Despite the rebound in oil prices in 2016, top-line revenue declined for all three companies. Conoco reported a slowdown in sales of 21% in 2016, followed by a revenue decline at Chevron of 17.3%, and and a 15.9% decline at Exxon. This was partly due to stagnant production growth but also a relatively low realized oil price.
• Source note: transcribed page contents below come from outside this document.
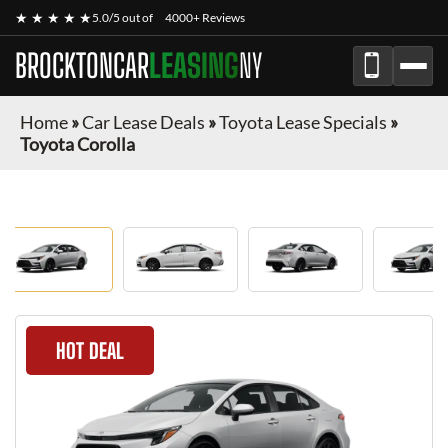
★ ★ ★ ★ ★
5.0/5 out of
4000+ Reviews
BROCKTONCAR
LEASING
NY
Home
»
Car Lease Deals
»
Toyota Lease Specials
»
Toyota Corolla
HOT DEAL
Conoco reports for example that its average realized price in 2016 was just $28.35 per barrel of oil equivalent (a blended price for both oil and gas sales) at a time when oil averaged closer to $42 per barrel in 2016.

Rising Debt

2016 was also a year of rising debt. All three companies increased borrowing to meet spending needs. Chevron saw the largest increase in total debt, up 19.7% to $46.1 billion. Conoco also increased its debt load by nearly 10% and Exxon saw a 7% increase in the amount it will need to return to lenders. Conoco has publicly stated that it wants to reduce its total debt by approximately $7.3 billion to $20 billion by year-end 2019. The company is targeting asset disposals of around $5-8 billion primarily from North American natural gas. These proceeds could presumably be used to reach the company’s debt goal.  Chevron is also targeting asset sales of $2-7 billion in 2017 as part of a larger program to sell $5-10 billion over the course of 2016-2017.

Investment Cutbacks

Another way these companies tried to conserve cash was by scaling back capital investment. Conoco was the most aggressive in this area, slashing investment spending by more than 50% in the year. Chevron and Exxon also cut back spending on things like property, plant and equipment by 34.1% and 37.9%, respectively, in 2016. In their upstream businesses, a better comparison with Conoco, cutbacks were 35.4% and 43% respectively.

All three companies seem to be approaching 2017 with caution. Chevron has plans to reduce capex about around 10% using a mid-point in their given 2017 spending range. Conoco will keep capex flat in 2017, while Exxon indicates it could increase spending in the year by about 14% to $22 billion. (See also: Oil Investors Await 2017 Investment Plans.)

Stagnant Production

2016 was a challenging year for all three companies, which were hit by production declines of between 1% and 3.5%. The natural decline rate—or the annual decrease in output from an oil well without any additional investment—is around 6% per year. All three companies were successful at partially stemming this loss. Investors, however, want growth. All three companies face challenges in 2017 to boost production output. Chevron says it hopes to boost production by 4-9% in 2017, excluding its planned asset sales. Conoco expects production to be flat in 2017, and Exxon does not provide any specific production guidance in its most recent investor presentation.

Disclaimer: Gary Ashton is an oil and gas financial consultant who writes for Investopedia. The observations he makes are his own and are not intended as investment advice. Gary does not own XOM, CVX or COP.